FIG. 7 illustrates an example computing device 700 suitable for use with systems and methods for developing aptamers and biologics or providing results to a query according to this disclosure. The example computing device 700 includes a processor 505 which is in communication with the memory 710 and other components of the computing device 700 using one or more communications buses 715. The processor 705 is configured to execute processor-executable instructions stored in the memory 710 to perform one or more methods for developing aptamers or biologics or providing results to a query according to different examples, such as part or all of the example method 400, 500, or 600 described above with respect to FIG. 4, 5, or 6. In this example, the memory 710 stores processor-executable instructions that provide for provisioning of machine-learning algorithms or models 720 and aptamer identification 725, as discussed above with respect to FIGS. 1-6 (e.g., the controller/computer of platform 300).

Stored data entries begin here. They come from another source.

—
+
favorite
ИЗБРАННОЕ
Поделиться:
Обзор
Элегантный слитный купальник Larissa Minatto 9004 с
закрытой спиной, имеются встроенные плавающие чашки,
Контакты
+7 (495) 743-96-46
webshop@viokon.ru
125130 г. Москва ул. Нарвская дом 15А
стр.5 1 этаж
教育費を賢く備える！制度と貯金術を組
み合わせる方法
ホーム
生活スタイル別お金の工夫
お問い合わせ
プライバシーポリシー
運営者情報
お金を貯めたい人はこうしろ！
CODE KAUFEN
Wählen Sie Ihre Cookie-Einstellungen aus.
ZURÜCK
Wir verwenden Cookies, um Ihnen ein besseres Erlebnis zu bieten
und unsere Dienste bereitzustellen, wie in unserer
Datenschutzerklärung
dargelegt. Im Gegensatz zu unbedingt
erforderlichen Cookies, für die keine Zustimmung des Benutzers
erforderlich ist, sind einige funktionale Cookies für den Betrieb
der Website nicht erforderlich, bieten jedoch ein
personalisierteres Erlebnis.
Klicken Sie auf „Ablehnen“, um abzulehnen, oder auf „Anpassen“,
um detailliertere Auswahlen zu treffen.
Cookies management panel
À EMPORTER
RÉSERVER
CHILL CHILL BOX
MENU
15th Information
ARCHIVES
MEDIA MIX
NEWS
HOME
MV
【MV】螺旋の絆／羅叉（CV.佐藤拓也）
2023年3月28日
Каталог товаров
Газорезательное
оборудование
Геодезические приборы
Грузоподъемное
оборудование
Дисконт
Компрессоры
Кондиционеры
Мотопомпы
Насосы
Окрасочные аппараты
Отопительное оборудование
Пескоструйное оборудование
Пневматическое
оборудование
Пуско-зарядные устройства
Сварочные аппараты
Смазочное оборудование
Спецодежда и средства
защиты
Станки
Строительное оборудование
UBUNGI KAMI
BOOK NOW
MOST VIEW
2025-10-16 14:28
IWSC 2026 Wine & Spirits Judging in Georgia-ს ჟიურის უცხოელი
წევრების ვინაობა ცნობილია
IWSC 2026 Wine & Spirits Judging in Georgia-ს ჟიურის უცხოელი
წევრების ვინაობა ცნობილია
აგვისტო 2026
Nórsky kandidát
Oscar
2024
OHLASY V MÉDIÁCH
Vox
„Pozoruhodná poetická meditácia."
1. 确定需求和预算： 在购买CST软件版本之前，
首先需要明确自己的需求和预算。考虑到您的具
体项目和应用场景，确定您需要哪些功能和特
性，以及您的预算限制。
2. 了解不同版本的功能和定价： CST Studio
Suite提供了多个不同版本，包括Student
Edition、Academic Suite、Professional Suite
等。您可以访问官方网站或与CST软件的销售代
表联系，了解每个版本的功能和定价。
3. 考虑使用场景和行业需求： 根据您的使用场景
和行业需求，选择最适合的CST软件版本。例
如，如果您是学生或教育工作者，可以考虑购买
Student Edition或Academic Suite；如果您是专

The computing device 700, in this example, also includes one or more user input devices 730, such as a keyboard, mouse, touchscreen, microphone, etc., to accept user input. The computing device 700 also includes a display 735 to provide visual output to a user such as a user interface or display of aptamer sequences. The computing device 700 also includes a communications interface 740. In some examples, the communications interface 740 may enable communications using one or more networks, including a local area network (“LAN”); wide area network (“WAN”), such as the Internet; metropolitan area network (“MAN”); point-to-point or peer-to-peer connection; etc. Communication with other devices may be accomplished using any suitable networking protocol. For example, one suitable networking protocol may include the Internet Protocol (“IP”), Transmission Control Protocol (“TCP”), User Datagram Protocol (“UDP”), or combinations thereof, such as TCP/IP or UDP/IP.

V. Additional Considerations

Specific details are given in the above description to provide a thorough understanding of the embodiments. However, it is understood that the embodiments can be practiced without these specific details. For example, circuits can be shown in block diagrams in order not to obscure the embodiments in unnecessary detail. In other instances, well-known circuits, processes, algorithms, structures, and techniques can be shown without unnecessary detail in order to avoid obscuring the embodiments.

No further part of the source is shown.